De esta forma arrancaba ya la intensa agenda que los reyes de Inglaterra tienen por delante durante su visita oficial a los EE.UU., la cual se extenderá hasta el próximo sábado y que viene marcada ineludiblemente por el conato de atentado que sufrió el líder republicano el pasado sábado. Por lo menos en lo que respecta a esta cita tan importante, las aguas parecen bajar más calmadas y tanto a unos como a otros se les ha visto bastante relajados y sonrientes. Tras el acto de bienvenida, lo siguiente ha sido ir tomar el té en uno de los salones de la residencia presidencial, para después disfrutar allí, en sus amplios jardines, de una recepción privada donde se contaba con la asistencia de unos 650 invitados.

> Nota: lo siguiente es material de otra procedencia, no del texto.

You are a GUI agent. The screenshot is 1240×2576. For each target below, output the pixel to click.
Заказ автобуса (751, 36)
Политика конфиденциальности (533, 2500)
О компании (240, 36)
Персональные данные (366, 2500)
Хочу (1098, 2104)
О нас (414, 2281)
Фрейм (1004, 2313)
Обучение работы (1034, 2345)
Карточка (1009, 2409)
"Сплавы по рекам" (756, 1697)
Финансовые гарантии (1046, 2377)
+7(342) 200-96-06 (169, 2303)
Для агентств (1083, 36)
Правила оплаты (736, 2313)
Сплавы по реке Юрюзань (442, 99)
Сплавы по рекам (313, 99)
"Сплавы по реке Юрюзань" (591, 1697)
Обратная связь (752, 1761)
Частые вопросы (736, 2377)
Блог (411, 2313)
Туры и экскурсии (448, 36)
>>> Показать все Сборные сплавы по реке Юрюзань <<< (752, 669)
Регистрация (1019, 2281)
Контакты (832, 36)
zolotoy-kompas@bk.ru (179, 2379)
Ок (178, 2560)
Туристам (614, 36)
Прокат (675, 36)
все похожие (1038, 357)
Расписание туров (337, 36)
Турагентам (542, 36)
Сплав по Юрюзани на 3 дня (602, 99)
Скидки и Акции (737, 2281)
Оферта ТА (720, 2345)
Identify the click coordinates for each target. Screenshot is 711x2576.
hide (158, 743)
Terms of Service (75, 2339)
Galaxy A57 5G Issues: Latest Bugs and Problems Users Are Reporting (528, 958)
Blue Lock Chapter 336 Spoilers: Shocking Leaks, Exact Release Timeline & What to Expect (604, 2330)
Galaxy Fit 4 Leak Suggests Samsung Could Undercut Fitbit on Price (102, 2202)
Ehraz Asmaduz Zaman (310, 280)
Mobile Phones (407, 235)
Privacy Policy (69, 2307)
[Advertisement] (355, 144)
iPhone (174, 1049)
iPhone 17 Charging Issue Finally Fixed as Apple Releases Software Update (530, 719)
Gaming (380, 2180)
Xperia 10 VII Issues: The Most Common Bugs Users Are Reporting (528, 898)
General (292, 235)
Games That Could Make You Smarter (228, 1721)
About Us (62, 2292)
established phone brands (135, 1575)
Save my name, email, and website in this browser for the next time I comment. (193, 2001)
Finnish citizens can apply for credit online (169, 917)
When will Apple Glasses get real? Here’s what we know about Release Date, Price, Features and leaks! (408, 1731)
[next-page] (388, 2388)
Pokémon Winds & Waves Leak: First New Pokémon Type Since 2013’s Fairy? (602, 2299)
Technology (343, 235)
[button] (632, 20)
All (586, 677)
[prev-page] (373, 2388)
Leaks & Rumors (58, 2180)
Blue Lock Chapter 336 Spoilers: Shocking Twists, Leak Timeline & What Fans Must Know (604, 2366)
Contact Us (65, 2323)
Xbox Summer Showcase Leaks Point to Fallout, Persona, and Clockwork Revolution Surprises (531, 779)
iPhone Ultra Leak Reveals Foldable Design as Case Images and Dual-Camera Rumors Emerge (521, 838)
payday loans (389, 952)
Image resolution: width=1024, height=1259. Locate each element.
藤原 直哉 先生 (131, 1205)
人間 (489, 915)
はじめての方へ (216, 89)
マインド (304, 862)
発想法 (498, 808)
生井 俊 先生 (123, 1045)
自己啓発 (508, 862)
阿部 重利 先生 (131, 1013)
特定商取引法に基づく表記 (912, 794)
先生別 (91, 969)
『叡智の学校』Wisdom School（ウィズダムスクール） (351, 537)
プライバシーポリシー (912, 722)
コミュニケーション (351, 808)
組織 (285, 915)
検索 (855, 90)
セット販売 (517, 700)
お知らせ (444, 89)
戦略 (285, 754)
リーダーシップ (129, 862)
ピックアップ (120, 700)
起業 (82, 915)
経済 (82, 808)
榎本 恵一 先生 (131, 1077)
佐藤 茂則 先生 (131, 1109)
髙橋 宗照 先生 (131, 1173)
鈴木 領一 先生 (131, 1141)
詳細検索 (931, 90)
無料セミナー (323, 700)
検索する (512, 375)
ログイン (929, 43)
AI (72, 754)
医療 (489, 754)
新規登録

En ese intervalo, se ha visto a Donald y Melania Trump y Carlos y Camilla de Inglaterra acercarse hasta el lugar donde se encontraba el chef y repostero de la Casa Blanca, Carlo Figarella. Tras estrecharse la mano, han charlado brevemente con él mientras este prestigioso cocinero de origen puertorriqueño estaba en faena para ofrecer un delicioso dulce a todos los presentes. Entre ellos, hemos visto a la demócrata Nancy Pelosi, expresidenta de la Cámara de Representantes de los Estados Unidos, y al hombre que actualmente ocupa dicho cargo, Mike Johnson. Lo siguiente para los reyes británicos será una visita al Capitolio, donde el monarca pronunciará un discurso.
Ya el martes, se trasladarán a Nueva York para participar en un sentido homenaje a los fallecidos por los atentados del 11-S, al cumplirse este año el 25 aniversario de unos ataques a las Torres Gemelas que cambiaron el mundo. Después, la Reina estará en varios actos dedicados a la literatura, incluidos los cuentos infantiles. Dicho evento contará además con la simpática presencia de Winnie the Pooh, el icónico oso apasionado de la miel. Por su parte, el monarca asistirá a un encuentro con líderes empresariales y financieros en el que se pondrán de relieve los vínculos comerciales entre ambas naciones.
De ahí, Carlos y Camilla se desplazarán a Virginia y se verán con residentes locales, asistiendo a una denominada 'fiesta de barrio' que les permitirá acercarse a la ciudadanía. Por último, como colofón a su estancia en Norteamérica, irán a un territorio de ultramar como es Bermuda y escucharán una salva de 21 cañonazos a modo de bienvenida. Una visita inusual, en la que conocerán in situ los esfuerzos de sus habitantes por preservar la biodiversidad de la isla.